Paul Di Resta on Friday became the fourth casualty this year to have an issue with the rubber, with the Scot losing the tread on the left rear tyre of his Force India in second practice ahead of Sunday's Spanish Grand Prix.
It brought an early end to Di Resta's session at Barcelona's Circuit de Catalunya, forcing Pirelli into another investigation as to the cause, with the outcome appearing to be a debris-induced cut.
Pirelli motorsport director Paul Hembery has no concerns with regard to the safety aspect, but appreciates from a visual point of view the incidents so far are not a good reflection on the Italian company.
"As a consequence of this year having a much more resistant belt pack made of very-high-tensile steel, it's very hard for any object to penetrate," said Hembery, speaking to Press Association Sport.
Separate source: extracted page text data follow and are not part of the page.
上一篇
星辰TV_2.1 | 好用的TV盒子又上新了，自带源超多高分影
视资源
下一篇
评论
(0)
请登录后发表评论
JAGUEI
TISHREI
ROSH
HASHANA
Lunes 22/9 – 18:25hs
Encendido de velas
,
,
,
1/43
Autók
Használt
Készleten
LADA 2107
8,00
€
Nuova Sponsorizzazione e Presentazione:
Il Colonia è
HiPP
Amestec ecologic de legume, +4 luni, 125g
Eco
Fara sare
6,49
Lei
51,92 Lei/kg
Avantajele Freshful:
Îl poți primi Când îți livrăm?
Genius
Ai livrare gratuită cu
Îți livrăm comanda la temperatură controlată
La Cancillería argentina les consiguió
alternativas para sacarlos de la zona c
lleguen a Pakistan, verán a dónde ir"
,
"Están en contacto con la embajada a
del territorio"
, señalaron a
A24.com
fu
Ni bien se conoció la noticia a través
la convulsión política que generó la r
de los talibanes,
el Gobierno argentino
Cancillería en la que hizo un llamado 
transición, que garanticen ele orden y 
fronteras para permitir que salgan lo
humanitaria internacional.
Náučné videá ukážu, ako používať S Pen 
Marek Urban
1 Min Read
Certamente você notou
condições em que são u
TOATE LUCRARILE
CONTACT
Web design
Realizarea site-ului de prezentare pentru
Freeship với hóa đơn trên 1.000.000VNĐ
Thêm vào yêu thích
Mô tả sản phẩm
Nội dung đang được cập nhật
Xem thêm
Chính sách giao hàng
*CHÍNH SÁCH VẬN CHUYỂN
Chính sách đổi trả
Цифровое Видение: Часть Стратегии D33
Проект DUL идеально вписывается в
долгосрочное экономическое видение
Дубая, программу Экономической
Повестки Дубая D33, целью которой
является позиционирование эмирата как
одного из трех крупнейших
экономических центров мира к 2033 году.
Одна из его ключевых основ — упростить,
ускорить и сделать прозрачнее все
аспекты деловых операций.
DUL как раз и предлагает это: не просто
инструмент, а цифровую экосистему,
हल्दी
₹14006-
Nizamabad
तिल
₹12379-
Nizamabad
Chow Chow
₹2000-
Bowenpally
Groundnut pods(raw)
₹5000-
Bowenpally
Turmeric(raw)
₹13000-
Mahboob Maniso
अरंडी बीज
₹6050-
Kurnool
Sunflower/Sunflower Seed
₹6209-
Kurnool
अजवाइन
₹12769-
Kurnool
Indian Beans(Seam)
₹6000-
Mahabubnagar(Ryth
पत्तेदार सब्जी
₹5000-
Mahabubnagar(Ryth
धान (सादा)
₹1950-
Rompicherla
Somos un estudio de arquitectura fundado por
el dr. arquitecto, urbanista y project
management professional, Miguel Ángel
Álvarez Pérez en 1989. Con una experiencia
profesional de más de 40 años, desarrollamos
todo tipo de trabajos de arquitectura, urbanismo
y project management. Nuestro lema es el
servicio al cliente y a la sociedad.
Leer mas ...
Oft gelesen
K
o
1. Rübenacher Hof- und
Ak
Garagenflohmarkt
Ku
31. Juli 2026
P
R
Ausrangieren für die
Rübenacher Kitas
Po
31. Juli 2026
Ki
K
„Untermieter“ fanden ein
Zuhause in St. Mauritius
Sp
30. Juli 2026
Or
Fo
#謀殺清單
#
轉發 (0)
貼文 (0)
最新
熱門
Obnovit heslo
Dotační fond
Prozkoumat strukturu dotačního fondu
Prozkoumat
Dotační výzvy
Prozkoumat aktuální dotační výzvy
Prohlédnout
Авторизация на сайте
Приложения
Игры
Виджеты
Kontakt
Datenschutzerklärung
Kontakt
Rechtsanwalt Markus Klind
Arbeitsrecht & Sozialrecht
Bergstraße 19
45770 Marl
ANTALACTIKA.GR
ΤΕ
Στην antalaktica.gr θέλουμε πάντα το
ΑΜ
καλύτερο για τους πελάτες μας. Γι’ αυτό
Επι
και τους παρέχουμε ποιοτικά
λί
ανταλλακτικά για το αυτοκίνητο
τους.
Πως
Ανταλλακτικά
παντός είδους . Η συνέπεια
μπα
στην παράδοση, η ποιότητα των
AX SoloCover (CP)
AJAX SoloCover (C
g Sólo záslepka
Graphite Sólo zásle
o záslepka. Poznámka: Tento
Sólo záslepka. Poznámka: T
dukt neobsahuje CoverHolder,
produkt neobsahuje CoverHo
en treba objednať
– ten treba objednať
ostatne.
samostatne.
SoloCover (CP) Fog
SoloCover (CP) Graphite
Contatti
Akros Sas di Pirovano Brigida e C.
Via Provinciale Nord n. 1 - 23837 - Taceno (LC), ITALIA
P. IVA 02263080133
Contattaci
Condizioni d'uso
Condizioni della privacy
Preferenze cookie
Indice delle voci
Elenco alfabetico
"So with the few incidents we've had this year, which is not exactly higher in terms of statistics compared to previous seasons, the mode of failure has changed.
"Last year the tyre would have deflated completely and dropped down on the wheel, which is a failure people are more accustomed to seeing - but which is equally not as nice.
"This year the tyre is remaining inflated and the weak point becomes the tread, so when you get a cut it heats up and then goes away in one piece.
"With Paul's tyre we still haven't put all the pieces together, but if we take what we've seen in all the other three cases we've had we have always found a cut or something that has created the situation.
"We would like to find a way of changing that because it doesn't look very good from an image point of view."
Although changes to the structure of the tyre could be made, there would be consequences, according to Hembery.
"We would have to look at changing some parts of the structure, which is something we can do," explained Hembery.
"But we would need to balance that with what impact it might have on the teams because they have a lot of data that's based on this year's structure which influences aerodynamics.
"Also there is a lack of testing. Some of the solutions we might need would need some more extensive testing, so we are caught in between a bit of a rock and a hard place.
"But we do take these things seriously. We're looking at it to see if we can change this mode of failure, the visibility of it and turn it into something that is less dramatic from a visual point of view.
"It's a tough job being in the tyre business because things like this tend to go on film highlights, along with crashes and things like that."